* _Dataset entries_
══════════

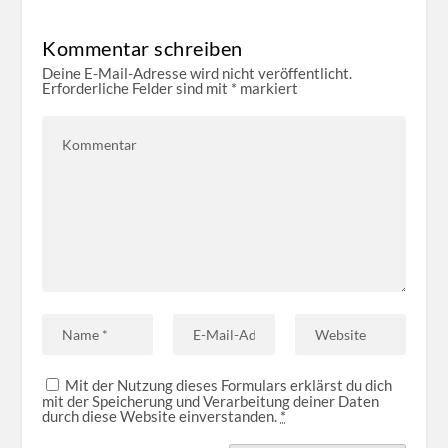
Kommentar schreiben
Deine E-Mail-Adresse wird nicht veröffentlicht.
Erforderliche Felder sind mit
*
markiert
Mit der Nutzung dieses Formulars erklärst du dich
mit der Speicherung und Verarbeitung deiner Daten
durch diese Website einverstanden.
*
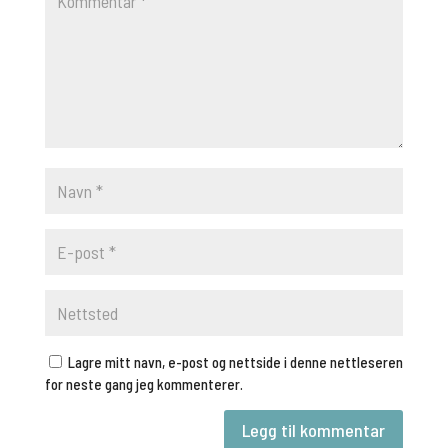
Lagre mitt navn, e-post og nettside i denne nettleseren
for neste gang jeg kommenterer.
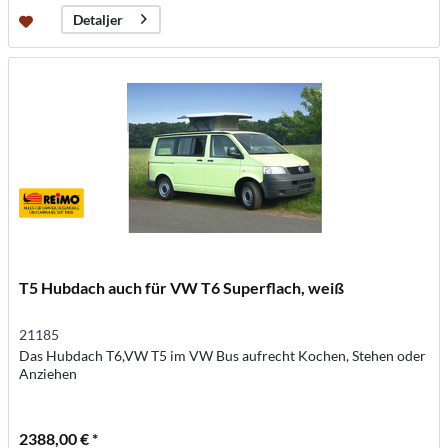
Detaljer
T5 Hubdach auch für VW T6 Superflach, weiß
21185
Das Hubdach T6,VW T5 im VW Bus aufrecht Kochen, Stehen oder
Anziehen
2388,00 € *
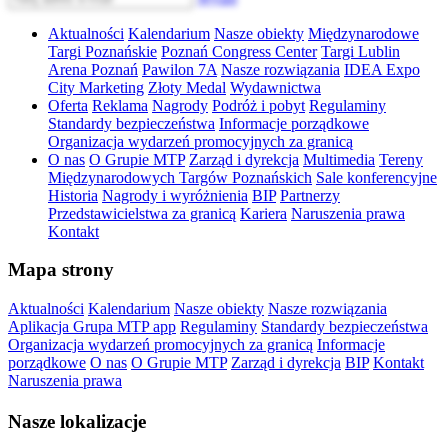
Aktualności
Kalendarium
Nasze obiekty
Międzynarodowe
Targi Poznańskie
Poznań Congress Center
Targi Lublin
Arena Poznań
Pawilon 7A
Nasze rozwiązania
IDEA Expo
City Marketing
Złoty Medal
Wydawnictwa
Oferta
Reklama
Nagrody
Podróż i pobyt
Regulaminy
Standardy bezpieczeństwa
Informacje porządkowe
Organizacja wydarzeń promocyjnych za granicą
O nas
O Grupie MTP
Zarząd i dyrekcja
Multimedia
Tereny
Międzynarodowych Targów Poznańskich
Sale konferencyjne
Historia
Nagrody i wyróżnienia
BIP
Partnerzy
Przedstawicielstwa za granicą
Kariera
Naruszenia prawa
Kontakt
Mapa strony
Aktualności
Kalendarium
Nasze obiekty
Nasze rozwiązania
Aplikacja Grupa MTP app
Regulaminy
Standardy bezpieczeństwa
Organizacja wydarzeń promocyjnych za granicą
Informacje
porządkowe
O nas
O Grupie MTP
Zarząd i dyrekcja
BIP
Kontakt
Naruszenia prawa
Nasze lokalizacje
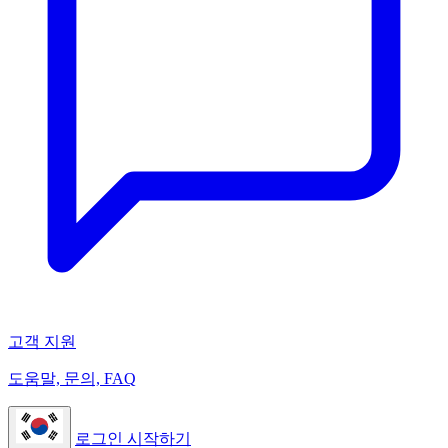
고객 지원
도움말, 문의, FAQ
로그인
시작하기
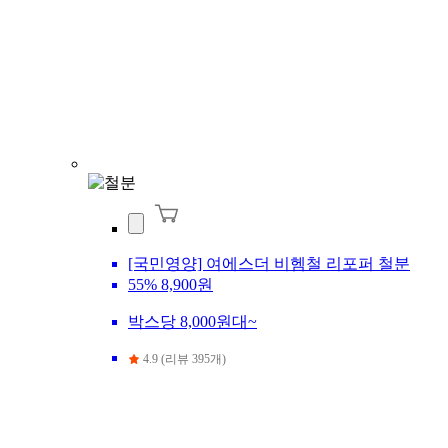
[국민영양] 여에스더 비헴철 리포퍼 철분
55%
8,900원
박스당 8,000원대~
4.9 (리뷰 395개)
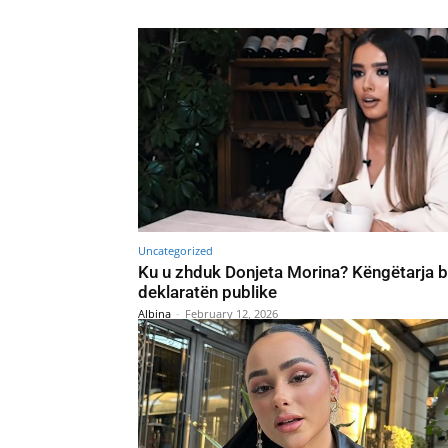
Uncategorized
Ku u zhduk Donjeta Morina? Këngëtarja 
deklaratën publike
Albina
-
February 12, 2026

══════════

* _EXERCISE GOAL_
Among the lines of the data above, count those holding "Informacje" and state only the number.

* _REPLY TO THE EXERCISE_
2